◆ **Requirement**
Within the material below, filter for lines that hold the word "Wohnen".

------------

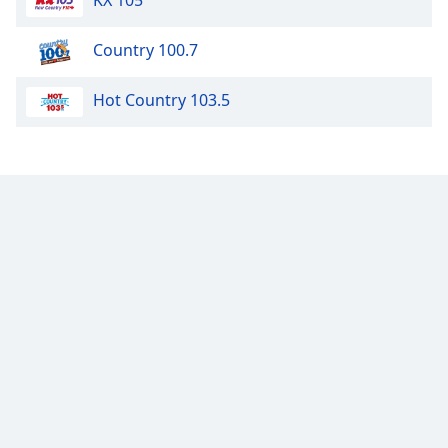
KX 105
Opacity
Country 100.7
Caption
Hot Country 103.5
Area
Background
Color
Opacity
Font
Size
Text
Edge
Style
Font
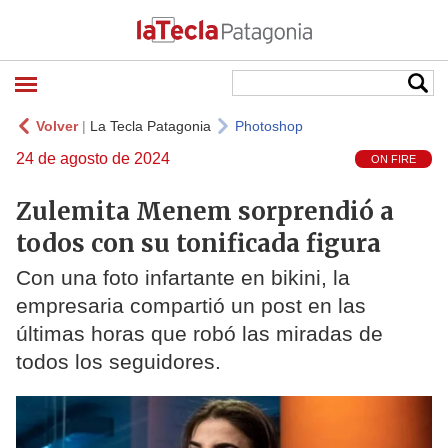
Volver
|
La Tecla Patagonia
Photoshop
24 de agosto de 2024
ON FIRE
Zulemita Menem sorprendió a
todos con su tonificada figura
Con una foto infartante en bikini, la
empresaria compartió un post en las
últimas horas que robó las miradas de
todos los seguidores.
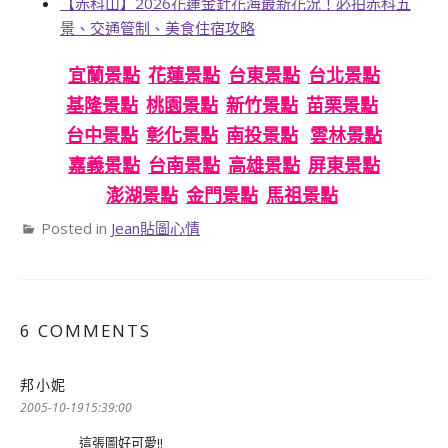
【赤科山】2026花蓮金針花海最新花況！必拍赤科五
景、交通管制、美食住宿攻略
宜蘭景點
花蓮景點
台東景點
台北景點
基隆景點
桃園景點
新竹景點
苗栗景點
台中景點
彰化景點
南投景點
雲林景點
嘉義景點
台南景點
高雄景點
屏東景點
澎湖景點
金門景點
馬祖景點
Posted in
Jean貼圖心情
6 COMMENTS
邦小妮
表
示:
2005-10-1915:39:00
這張圖好可愛!!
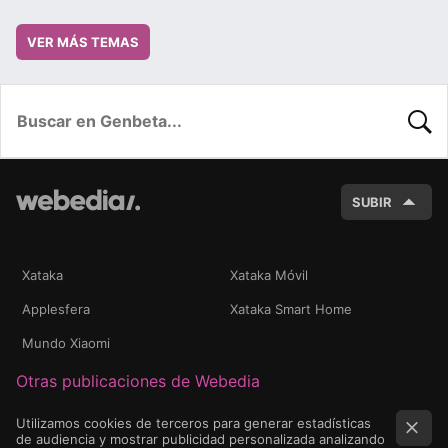
VER MÁS TEMAS
BUSC
SUBIR
Xataka
Xataka Móvil
Applesfera
Xataka Smart Home
Mundo Xiaomi
Otras publicaciones de Webedia
Utilizamos cookies de terceros para generar estadísticas
de audiencia y mostrar publicidad personalizada analizando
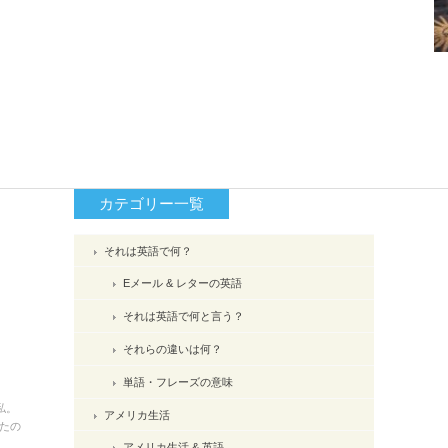
カテゴリー一覧
それは英語で何？
Eメール & レターの英語
それは英語で何と言う？
それらの違いは何？
単語・フレーズの意味
私。
アメリカ生活
たの
アメリカ生活 & 英語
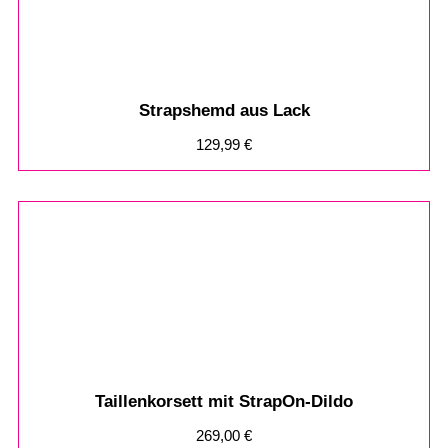
Strapshemd aus Lack
129,99
€
Taillenkorsett mit StrapOn-Dildo
269,00
€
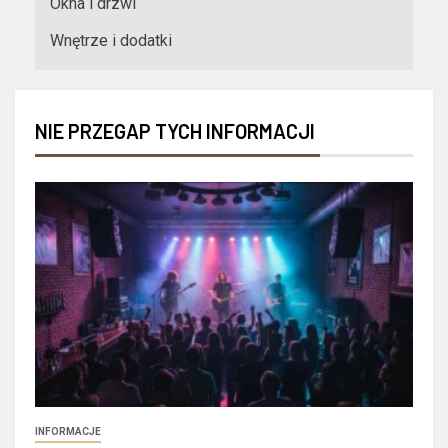
Okna i drzwi
Wnętrze i dodatki
NIE PRZEGAP TYCH INFORMACJI
INFORMACJE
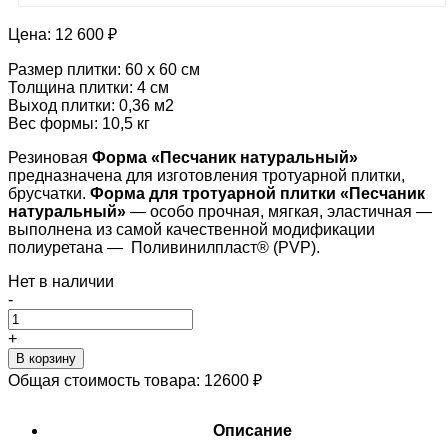
Цена:
12 600 ₽
Размер плитки: 60 х 60 см
Толщина плитки: 4 см
Выход плитки: 0,36 м2
Вес формы: 10,5 кг
Резиновая
Форма «
Песчаник натуральный
»
предназначена для изготовления тротуарной плитки,
брусчатки.
Форма для тротуарной плитки «
Песчаник
натуральный
»
— особо прочная, мягкая, эластичная —
выполнена из самой качественной модификации
полиуретана — Поливинилпласт® (PVP).
Нет в наличии
-
+
В корзину
Общая стоимость товара:
12600
₽
Описание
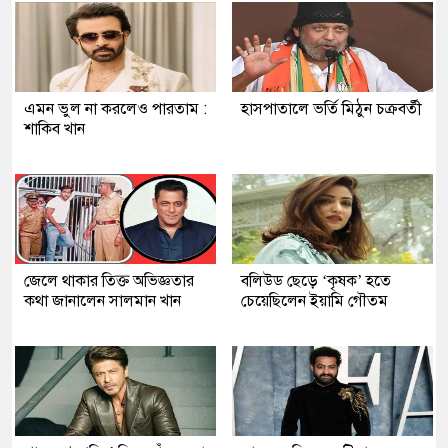
এমন ভুল না করলেও পারতাম :
হাসপাতালে ভর্তি মিঠুন চক্রবর্তী
শাকিব খান
জেলে থাকার তিক্ত অভিজ্ঞতার
বলিউড ছেড়ে ‘কৃষক’ হতে
কথা জানালেন সালমান খান
চেয়েছিলেন ইয়ামি গৌতম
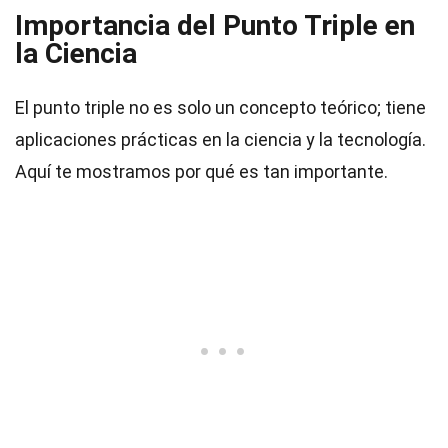
Importancia del Punto Triple en
la Ciencia
El punto triple no es solo un concepto teórico; tiene
aplicaciones prácticas en la ciencia y la tecnología.
Aquí te mostramos por qué es tan importante.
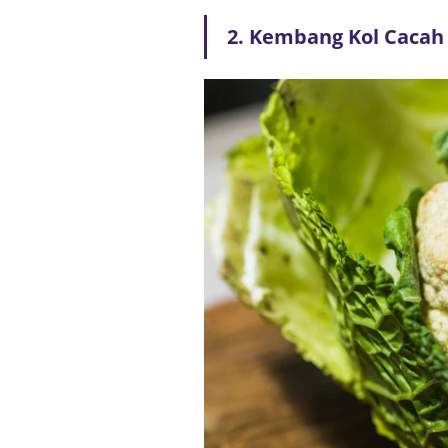
2. Kembang Kol Cacah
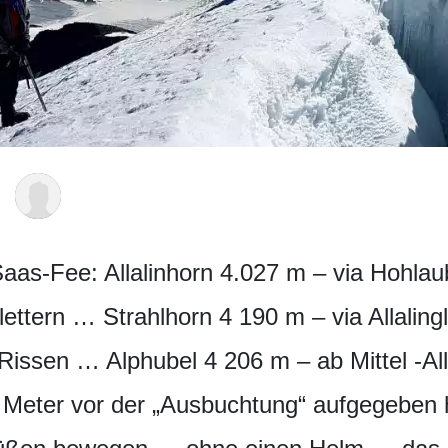
Saas-Fee: Allalinhorn 4.027 m – via Hohla
ettern … Strahlhorn 4 190 m – via Allaling
issen … Alphubel 4 206 m – ab Mittel -All
 Meter vor der „Ausbuchtung“ aufgegeben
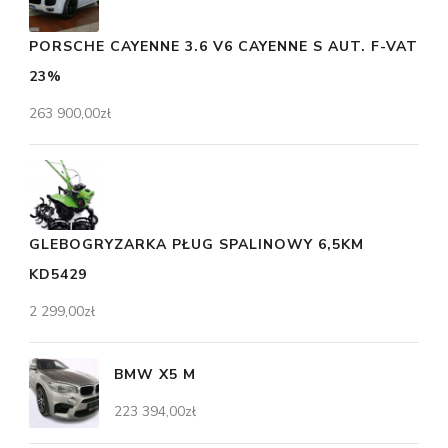
PORSCHE CAYENNE 3.6 V6 CAYENNE S AUT. F-VAT
23%
263 900,00
zł
GLEBOGRYZARKA PŁUG SPALINOWY 6,5KM
KD5429
2 299,00
zł
BMW X5 M
223 394,00
zł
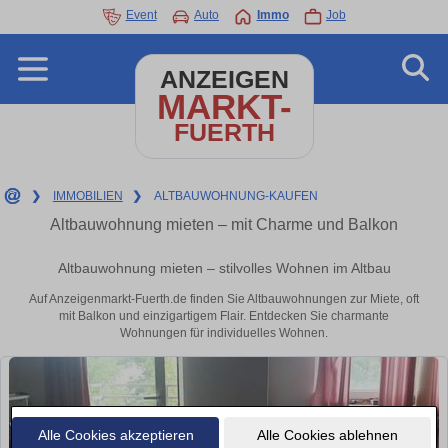
Event
Auto
Immo
Job
ANZEIGEN
MARKT-
FUERTH
❯
IMMOBILIEN
❯
ALTBAUWOHNUNG-KAUFEN
Altbauwohnung mieten – mit Charme und Balkon
Altbauwohnung mieten – stilvolles Wohnen im Altbau
Auf Anzeigenmarkt-Fuerth.de finden Sie Altbauwohnungen zur Miete, oft
mit Balkon und einzigartigem Flair. Entdecken Sie charmante
Wohnungen für individuelles Wohnen.
Alle Cookies akzeptieren
Alle Cookies ablehnen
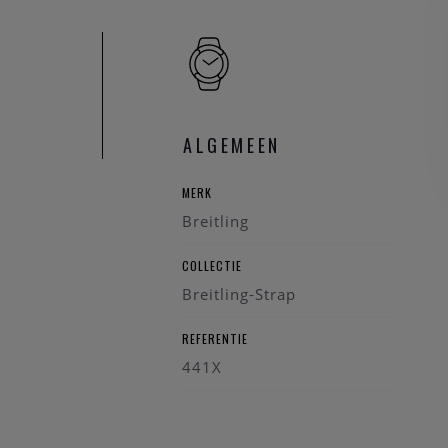
ALGEMEEN
MERK
Breitling
COLLECTIE
Breitling-Strap
REFERENTIE
441X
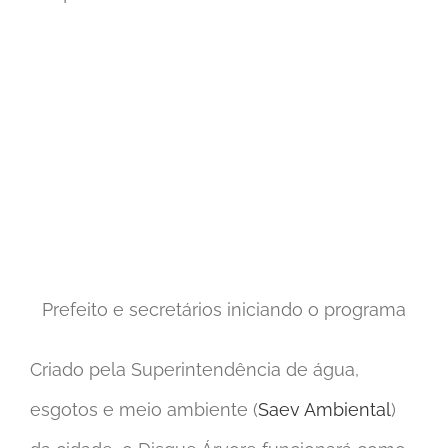
Prefeito e secretários iniciando o programa
Criado pela Superintendência de água,
esgotos e meio ambiente (
Saev Ambiental
)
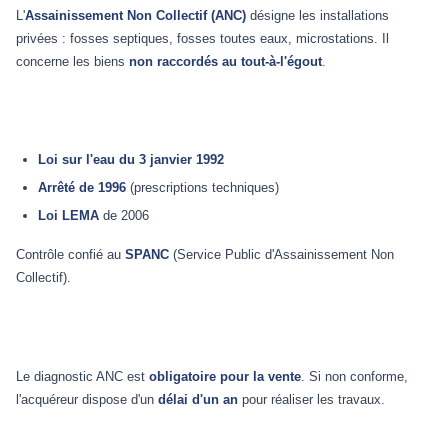
L'
Assainissement Non Collectif (ANC)
désigne les installations
privées : fosses septiques, fosses toutes eaux, microstations. Il
concerne les biens
non raccordés au tout-à-l'égout
.
Loi sur l'eau du 3 janvier 1992
Arrêté de 1996
(prescriptions techniques)
Loi LEMA
de 2006
Contrôle confié au
SPANC
(Service Public d'Assainissement Non
Collectif).
Le diagnostic ANC est
obligatoire pour la vente
. Si non conforme,
l'acquéreur dispose d'un
délai d'un an
pour réaliser les travaux.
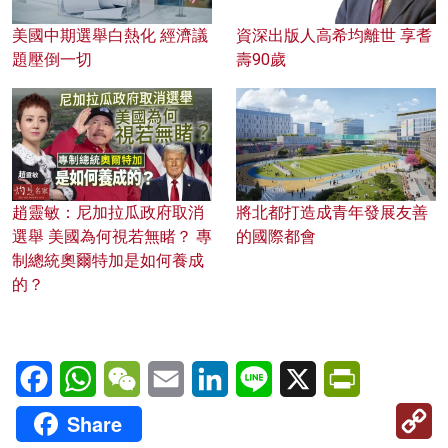
美國中期選舉白熱化 經濟議
資深出版人高希均離世 享耆
題壓倒一切
壽90歲
趙靈敏：尼加拉瓜政府取消
將北都打造成青年發展友善
選舉 美國為何視若無睹？ 專
的國際都會
制總統奧爾特加是如何養成
的？
Facebook
WhatsApp
WeChat
Email
LinkedIn
Line
X
PrintFriendl
C
Share
Li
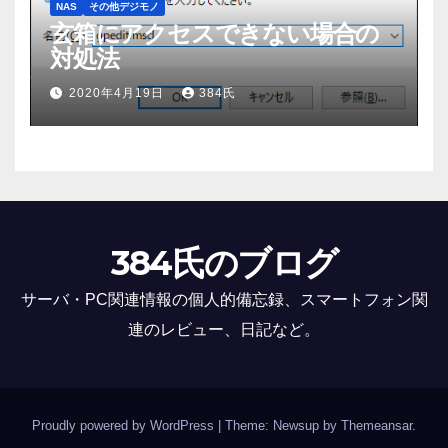
NAS
その他デジモノ
玄箱にアクセスできない場合の
対処法
2020年4月19日
384氏
384氏のブログ
サーバ・PC関連情報の個人的備忘録、スマートフォン関
連のレビュー、日記など。
Proudly powered by WordPress
|
Theme: Newsup by
Themeansar
.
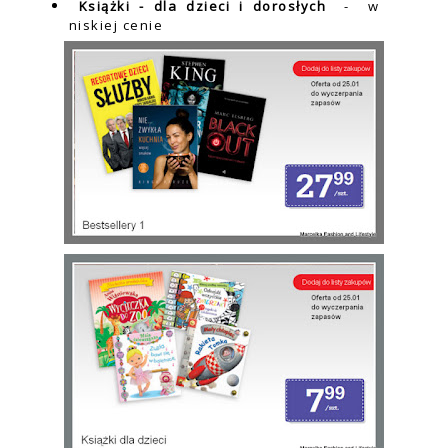
Książki - dla dzieci i dorosłych
- w
niskiej cenie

------------

◆ **Task solution**
Altbauwohnung mieten – stilvolles Wohnen im Altbau
Wohnungen für individuelles Wohnen.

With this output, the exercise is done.